▶ **Task directions**: Quote every line of the data below as it stands, omitting pictures.

▶ **Data under study**:

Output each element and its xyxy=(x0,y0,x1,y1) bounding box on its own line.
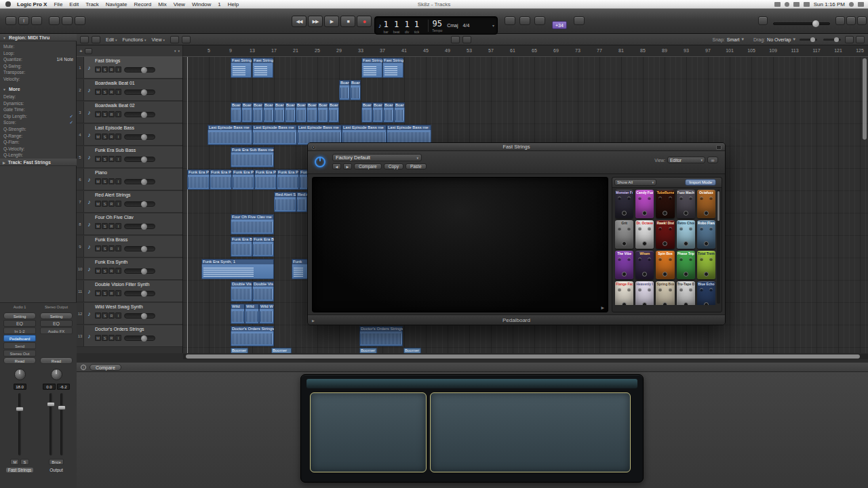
note-pads-icon[interactable] xyxy=(846,16,856,25)
snap-dropdown-icon[interactable]: ▾ xyxy=(741,37,744,42)
region-boar[interactable]: Boar xyxy=(274,102,285,123)
track-s-button[interactable]: S xyxy=(102,111,108,117)
region-boar[interactable]: Boar xyxy=(241,102,252,123)
master-volume-knob[interactable] xyxy=(812,20,819,27)
track-m-button[interactable]: M xyxy=(95,290,101,296)
forward-button[interactable]: ▶▶ xyxy=(308,16,323,27)
track-header-boardwalk-beat-01[interactable]: 2♪Boardwalk Beat 01MSRI xyxy=(77,79,183,101)
track-m-button[interactable]: M xyxy=(95,156,101,162)
more-header[interactable]: ▼ More xyxy=(0,85,77,93)
track-s-button[interactable]: S xyxy=(102,156,108,162)
track-volume-slider[interactable] xyxy=(124,336,155,341)
arrange-menu-edit[interactable]: Edit▾ xyxy=(103,37,120,42)
track-i-button[interactable]: I xyxy=(115,268,121,274)
region-boar[interactable]: Boar xyxy=(383,102,394,123)
quick-help-icon[interactable] xyxy=(31,16,42,25)
track-header-wild-west-swag-synth[interactable]: 12♪Wild West Swag SynthMSRI xyxy=(77,303,183,325)
menubar-item-edit[interactable]: Edit xyxy=(66,0,82,9)
region-funk-era-b[interactable]: Funk Era B xyxy=(231,237,252,257)
region-funk-era-b[interactable]: Funk Era B xyxy=(252,237,274,257)
track-m-button[interactable]: M xyxy=(95,66,101,73)
track-i-button[interactable]: I xyxy=(115,89,121,95)
link-icon[interactable]: ∞ xyxy=(707,157,718,163)
track-header-double-vision-filter-synth[interactable]: 11♪Double Vision Filter SynthMSRI xyxy=(77,281,183,302)
track-i-button[interactable]: I xyxy=(115,290,121,296)
volume-fader-2[interactable] xyxy=(60,393,63,455)
pedal-robo-flanger[interactable]: Robo Flanger xyxy=(697,220,715,249)
plugin-window[interactable]: × Fast Strings Factory Default ▾ ◀ ▶ Com… xyxy=(307,142,726,325)
region-boar[interactable]: Boar xyxy=(231,102,241,123)
region-param-dynamics[interactable]: Dynamics: xyxy=(0,100,77,106)
channel-m-button[interactable]: M xyxy=(10,459,19,465)
pedal-total-tremolo[interactable]: Total Tremolo xyxy=(697,251,715,279)
region-doctor-s-orders-strings[interactable]: Doctor's Orders Strings xyxy=(231,326,274,346)
track-m-button[interactable]: M xyxy=(95,111,101,117)
track-header-fast-strings[interactable]: 1♪Fast StringsMSRI xyxy=(77,57,183,79)
track-disclosure-icon[interactable]: ▶ xyxy=(3,161,5,165)
track-header-funk-era-sub-bass[interactable]: 5♪Funk Era Sub BassMSRI xyxy=(77,146,183,168)
region-param-velocity[interactable]: Velocity: xyxy=(0,76,77,82)
command-tool-button[interactable] xyxy=(462,36,471,43)
track-volume-slider[interactable] xyxy=(124,112,155,117)
region-four-oh-five-clav-me[interactable]: Four Oh Five Clav me xyxy=(231,214,274,235)
play-button[interactable]: ▶ xyxy=(324,16,339,27)
gain-value-2[interactable]: -6.2 xyxy=(57,384,70,390)
track-volume-slider[interactable] xyxy=(124,89,155,95)
smart-controls-icon[interactable] xyxy=(49,16,60,25)
pedal-tru-tape-delay[interactable]: Tru-Tape Delay xyxy=(677,281,695,305)
region-param-q-strength[interactable]: Q-Strength: xyxy=(0,126,77,132)
lcd-dropdown-icon[interactable]: ▾ xyxy=(492,23,494,28)
wifi-icon[interactable] xyxy=(793,2,800,7)
mixer-icon[interactable] xyxy=(62,16,73,25)
track-r-button[interactable]: R xyxy=(108,111,115,117)
channel-slot-stereo-out[interactable]: Stereo Out xyxy=(3,350,36,357)
region-funk-era-p[interactable]: Funk Era P xyxy=(187,169,210,190)
region-disclosure-icon[interactable]: ▼ xyxy=(3,36,6,40)
spotlight-icon[interactable] xyxy=(849,2,854,7)
channel-s-button[interactable]: S xyxy=(20,459,28,465)
catch-playhead-icon[interactable] xyxy=(170,36,179,43)
track-header-boardwalk-beat-02[interactable]: 3♪Boardwalk Beat 02MSRI xyxy=(77,102,183,123)
track-s-button[interactable]: S xyxy=(102,178,108,184)
track-i-button[interactable]: I xyxy=(115,312,121,319)
stop-button[interactable]: ■ xyxy=(340,16,355,27)
track-s-button[interactable]: S xyxy=(102,134,108,140)
region-red-a[interactable]: Red A xyxy=(296,192,307,212)
region-boar[interactable]: Boar xyxy=(307,102,317,123)
bar-ruler[interactable]: 5913172125293337414549535761656973778185… xyxy=(183,45,868,57)
horizontal-scroll-thumb[interactable] xyxy=(186,354,860,359)
plugin-titlebar[interactable]: × Fast Strings xyxy=(308,143,725,151)
menubar-item-window[interactable]: Window xyxy=(189,0,214,9)
channel-slot-send[interactable]: Send xyxy=(3,342,36,349)
pedal-candy-fuzz[interactable]: Candy Fuzz xyxy=(635,190,654,218)
track-i-button[interactable]: I xyxy=(115,134,121,140)
region-boar[interactable]: Boar xyxy=(361,102,372,123)
track-m-button[interactable]: M xyxy=(95,335,101,341)
pedal-dr-octave[interactable]: Dr. Octave xyxy=(635,220,654,249)
track-s-button[interactable]: S xyxy=(102,268,108,274)
lcd-key[interactable]: Cmaj xyxy=(447,23,458,28)
region-red-alert-s[interactable]: Red Alert S xyxy=(274,192,296,212)
track-zoom-icon[interactable]: ▾ xyxy=(178,49,180,53)
cycle-icon[interactable] xyxy=(505,16,515,25)
track-r-button[interactable]: R xyxy=(108,178,115,184)
track-volume-knob[interactable] xyxy=(141,67,147,73)
region-boomer[interactable]: Boomer xyxy=(231,348,248,353)
track-volume-knob[interactable] xyxy=(141,291,147,297)
gain-value[interactable]: 18.0 xyxy=(14,384,26,390)
menubar-item-record[interactable]: Record xyxy=(130,0,155,9)
pedal-phase-tripper[interactable]: Phase Tripper xyxy=(677,251,695,279)
editors-icon[interactable] xyxy=(75,16,85,25)
zoom-v-icon[interactable] xyxy=(856,36,865,43)
track-volume-knob[interactable] xyxy=(141,89,147,96)
track-r-button[interactable]: R xyxy=(108,290,115,296)
track-i-button[interactable]: I xyxy=(115,156,121,162)
pedal-spin-box[interactable]: Spin Box xyxy=(656,251,674,279)
region-param-q-length[interactable]: Q-Length: xyxy=(0,152,77,158)
list-editors-icon[interactable] xyxy=(835,16,845,25)
track-r-button[interactable]: R xyxy=(108,223,115,229)
plugin-paste-button[interactable]: Paste xyxy=(406,163,427,169)
track-volume-knob[interactable] xyxy=(141,336,147,342)
battery-icon[interactable] xyxy=(804,2,810,7)
lcd-position-div[interactable]: 1div xyxy=(404,18,409,34)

▶ **Result below**:
Output each element and its xyxy=(x0,y0,x1,y1) bounding box on its own line.
note-pads-icon[interactable] xyxy=(846,16,856,25)
snap-dropdown-icon[interactable]: ▾ xyxy=(741,37,744,42)
region-boar[interactable]: Boar xyxy=(274,102,285,123)
track-s-button[interactable]: S xyxy=(102,111,108,117)
region-boar[interactable]: Boar xyxy=(241,102,252,123)
master-volume-knob[interactable] xyxy=(812,20,819,27)
track-m-button[interactable]: M xyxy=(95,290,101,296)
forward-button[interactable]: ▶▶ xyxy=(308,16,323,27)
track-header-boardwalk-beat-01[interactable]: 2♪Boardwalk Beat 01MSRI xyxy=(77,79,183,101)
track-m-button[interactable]: M xyxy=(95,156,101,162)
more-header[interactable]: ▼ More xyxy=(0,85,77,93)
track-s-button[interactable]: S xyxy=(102,156,108,162)
track-volume-slider[interactable] xyxy=(124,336,155,341)
arrange-menu-edit[interactable]: Edit▾ xyxy=(103,37,120,42)
track-i-button[interactable]: I xyxy=(115,268,121,274)
region-boar[interactable]: Boar xyxy=(383,102,394,123)
quick-help-icon[interactable] xyxy=(31,16,42,25)
track-header-wild-west-swag-synth[interactable]: 12♪Wild West Swag SynthMSRI xyxy=(77,303,183,325)
menubar-item-edit[interactable]: Edit xyxy=(66,0,82,9)
region-funk-era-b[interactable]: Funk Era B xyxy=(231,237,252,257)
region-funk-era-b[interactable]: Funk Era B xyxy=(252,237,274,257)
track-m-button[interactable]: M xyxy=(95,66,101,73)
track-i-button[interactable]: I xyxy=(115,89,121,95)
link-icon[interactable]: ∞ xyxy=(707,157,718,163)
track-header-double-vision-filter-synth[interactable]: 11♪Double Vision Filter SynthMSRI xyxy=(77,281,183,302)
track-i-button[interactable]: I xyxy=(115,290,121,296)
volume-fader-2[interactable] xyxy=(60,393,63,455)
pedal-robo-flanger[interactable]: Robo Flanger xyxy=(697,220,715,249)
plugin-window[interactable]: × Fast Strings Factory Default ▾ ◀ ▶ Com… xyxy=(307,142,726,325)
region-boar[interactable]: Boar xyxy=(231,102,241,123)
region-param-dynamics[interactable]: Dynamics: xyxy=(0,100,77,106)
channel-m-button[interactable]: M xyxy=(10,459,19,465)
pedal-total-tremolo[interactable]: Total Tremolo xyxy=(697,251,715,279)
region-doctor-s-orders-strings[interactable]: Doctor's Orders Strings xyxy=(231,326,274,346)
track-m-button[interactable]: M xyxy=(95,111,101,117)
track-header-fast-strings[interactable]: 1♪Fast StringsMSRI xyxy=(77,57,183,79)
track-disclosure-icon[interactable]: ▶ xyxy=(3,161,5,165)
track-header-funk-era-sub-bass[interactable]: 5♪Funk Era Sub BassMSRI xyxy=(77,146,183,168)
region-param-velocity[interactable]: Velocity: xyxy=(0,76,77,82)
command-tool-button[interactable] xyxy=(462,36,471,43)
track-volume-slider[interactable] xyxy=(124,112,155,117)
region-four-oh-five-clav-me[interactable]: Four Oh Five Clav me xyxy=(231,214,274,235)
play-button[interactable]: ▶ xyxy=(324,16,339,27)
gain-value-2[interactable]: -6.2 xyxy=(57,384,70,390)
track-volume-slider[interactable] xyxy=(124,89,155,95)
smart-controls-icon[interactable] xyxy=(49,16,60,25)
pedal-tru-tape-delay[interactable]: Tru-Tape Delay xyxy=(677,281,695,305)
region-param-q-strength[interactable]: Q-Strength: xyxy=(0,126,77,132)
lcd-dropdown-icon[interactable]: ▾ xyxy=(492,23,494,28)
wifi-icon[interactable] xyxy=(793,2,800,7)
mixer-icon[interactable] xyxy=(62,16,73,25)
track-r-button[interactable]: R xyxy=(108,111,115,117)
channel-slot-stereo-out[interactable]: Stereo Out xyxy=(3,350,36,357)
region-funk-era-p[interactable]: Funk Era P xyxy=(187,169,210,190)
region-disclosure-icon[interactable]: ▼ xyxy=(3,36,6,40)
spotlight-icon[interactable] xyxy=(849,2,854,7)
channel-s-button[interactable]: S xyxy=(20,459,28,465)
catch-playhead-icon[interactable] xyxy=(170,36,179,43)
track-header-boardwalk-beat-02[interactable]: 3♪Boardwalk Beat 02MSRI xyxy=(77,102,183,123)
track-s-button[interactable]: S xyxy=(102,178,108,184)
track-i-button[interactable]: I xyxy=(115,312,121,319)
stop-button[interactable]: ■ xyxy=(340,16,355,27)
track-s-button[interactable]: S xyxy=(102,134,108,140)
region-red-a[interactable]: Red A xyxy=(296,192,307,212)
region-boar[interactable]: Boar xyxy=(307,102,317,123)
bar-ruler[interactable]: 5913172125293337414549535761656973778185… xyxy=(183,45,868,57)
horizontal-scroll-thumb[interactable] xyxy=(186,354,860,359)
plugin-titlebar[interactable]: × Fast Strings xyxy=(308,143,725,151)
menubar-item-window[interactable]: Window xyxy=(189,0,214,9)
channel-slot-send[interactable]: Send xyxy=(3,342,36,349)
pedal-candy-fuzz[interactable]: Candy Fuzz xyxy=(635,190,654,218)
track-i-button[interactable]: I xyxy=(115,134,121,140)
region-boar[interactable]: Boar xyxy=(361,102,372,123)
track-m-button[interactable]: M xyxy=(95,335,101,341)
pedal-dr-octave[interactable]: Dr. Octave xyxy=(635,220,654,249)
track-s-button[interactable]: S xyxy=(102,268,108,274)
lcd-key[interactable]: Cmaj xyxy=(447,23,458,28)
region-red-alert-s[interactable]: Red Alert S xyxy=(274,192,296,212)
track-zoom-icon[interactable]: ▾ xyxy=(178,49,180,53)
cycle-icon[interactable] xyxy=(505,16,515,25)
track-r-button[interactable]: R xyxy=(108,178,115,184)
track-volume-knob[interactable] xyxy=(141,67,147,73)
region-boomer[interactable]: Boomer xyxy=(231,348,248,353)
track-volume-knob[interactable] xyxy=(141,291,147,297)
gain-value[interactable]: 18.0 xyxy=(14,384,26,390)
menubar-item-record[interactable]: Record xyxy=(130,0,155,9)
pedal-phase-tripper[interactable]: Phase Tripper xyxy=(677,251,695,279)
editors-icon[interactable] xyxy=(75,16,85,25)
zoom-v-icon[interactable] xyxy=(856,36,865,43)
track-volume-knob[interactable] xyxy=(141,89,147,96)
track-r-button[interactable]: R xyxy=(108,290,115,296)
track-i-button[interactable]: I xyxy=(115,156,121,162)
pedal-spin-box[interactable]: Spin Box xyxy=(656,251,674,279)
region-param-q-length[interactable]: Q-Length: xyxy=(0,152,77,158)
list-editors-icon[interactable] xyxy=(835,16,845,25)
track-r-button[interactable]: R xyxy=(108,223,115,229)
plugin-paste-button[interactable]: Paste xyxy=(406,163,427,169)
track-volume-knob[interactable] xyxy=(141,336,147,342)
battery-icon[interactable] xyxy=(804,2,810,7)
lcd-position-div[interactable]: 1div xyxy=(404,18,409,34)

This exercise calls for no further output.